» **Task statement**: All that is wanted is the exact text of each line from the one with "a half length" to the close of the listing, ends included.

» **Information shown**:
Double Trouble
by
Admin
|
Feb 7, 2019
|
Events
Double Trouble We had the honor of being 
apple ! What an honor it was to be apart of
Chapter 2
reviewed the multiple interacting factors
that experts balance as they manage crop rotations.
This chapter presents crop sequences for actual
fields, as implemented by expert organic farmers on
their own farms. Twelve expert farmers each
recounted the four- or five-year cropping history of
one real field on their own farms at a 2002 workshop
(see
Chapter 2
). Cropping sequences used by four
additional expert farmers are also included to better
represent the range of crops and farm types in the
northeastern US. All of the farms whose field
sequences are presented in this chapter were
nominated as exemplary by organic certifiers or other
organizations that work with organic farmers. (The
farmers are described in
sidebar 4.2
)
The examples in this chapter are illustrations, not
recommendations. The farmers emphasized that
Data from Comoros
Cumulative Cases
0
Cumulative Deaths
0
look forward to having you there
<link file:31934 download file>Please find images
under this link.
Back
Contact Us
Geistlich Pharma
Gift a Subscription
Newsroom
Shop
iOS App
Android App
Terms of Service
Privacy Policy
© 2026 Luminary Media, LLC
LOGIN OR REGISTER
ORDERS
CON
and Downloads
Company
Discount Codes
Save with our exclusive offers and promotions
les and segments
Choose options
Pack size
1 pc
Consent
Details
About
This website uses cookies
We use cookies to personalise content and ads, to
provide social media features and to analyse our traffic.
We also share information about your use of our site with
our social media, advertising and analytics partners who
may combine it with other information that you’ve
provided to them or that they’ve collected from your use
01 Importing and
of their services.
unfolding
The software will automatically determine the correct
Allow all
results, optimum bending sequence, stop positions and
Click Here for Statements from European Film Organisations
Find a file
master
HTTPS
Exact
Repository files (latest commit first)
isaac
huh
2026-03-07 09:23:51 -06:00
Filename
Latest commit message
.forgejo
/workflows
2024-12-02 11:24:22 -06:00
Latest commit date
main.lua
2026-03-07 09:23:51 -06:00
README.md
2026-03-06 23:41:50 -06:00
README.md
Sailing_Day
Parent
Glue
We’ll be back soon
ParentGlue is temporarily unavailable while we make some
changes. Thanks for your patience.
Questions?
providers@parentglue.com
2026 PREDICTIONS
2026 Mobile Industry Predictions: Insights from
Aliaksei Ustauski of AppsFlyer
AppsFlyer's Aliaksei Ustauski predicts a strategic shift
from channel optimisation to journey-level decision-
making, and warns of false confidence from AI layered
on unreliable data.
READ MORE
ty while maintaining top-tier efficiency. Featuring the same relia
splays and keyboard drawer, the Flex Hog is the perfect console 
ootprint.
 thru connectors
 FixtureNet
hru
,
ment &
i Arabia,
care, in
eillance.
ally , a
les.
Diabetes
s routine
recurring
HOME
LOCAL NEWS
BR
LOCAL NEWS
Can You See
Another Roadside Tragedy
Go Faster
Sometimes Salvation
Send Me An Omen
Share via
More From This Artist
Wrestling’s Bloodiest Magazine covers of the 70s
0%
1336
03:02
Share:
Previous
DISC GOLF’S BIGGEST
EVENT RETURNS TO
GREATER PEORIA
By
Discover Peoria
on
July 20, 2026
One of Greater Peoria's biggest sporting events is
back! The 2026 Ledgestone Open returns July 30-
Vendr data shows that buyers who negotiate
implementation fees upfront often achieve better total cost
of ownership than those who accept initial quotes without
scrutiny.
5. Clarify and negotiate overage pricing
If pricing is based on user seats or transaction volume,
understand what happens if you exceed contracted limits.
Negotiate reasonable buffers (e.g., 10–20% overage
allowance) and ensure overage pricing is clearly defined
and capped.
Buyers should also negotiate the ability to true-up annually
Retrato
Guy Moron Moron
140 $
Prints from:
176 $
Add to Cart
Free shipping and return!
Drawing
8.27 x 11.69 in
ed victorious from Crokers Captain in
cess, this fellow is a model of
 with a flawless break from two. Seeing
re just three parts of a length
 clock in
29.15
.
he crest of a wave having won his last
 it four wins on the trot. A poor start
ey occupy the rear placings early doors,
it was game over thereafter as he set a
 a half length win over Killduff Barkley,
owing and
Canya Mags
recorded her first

» **Task result**:
 a half length win over Killduff Barkley,
owing and
Canya Mags
recorded her first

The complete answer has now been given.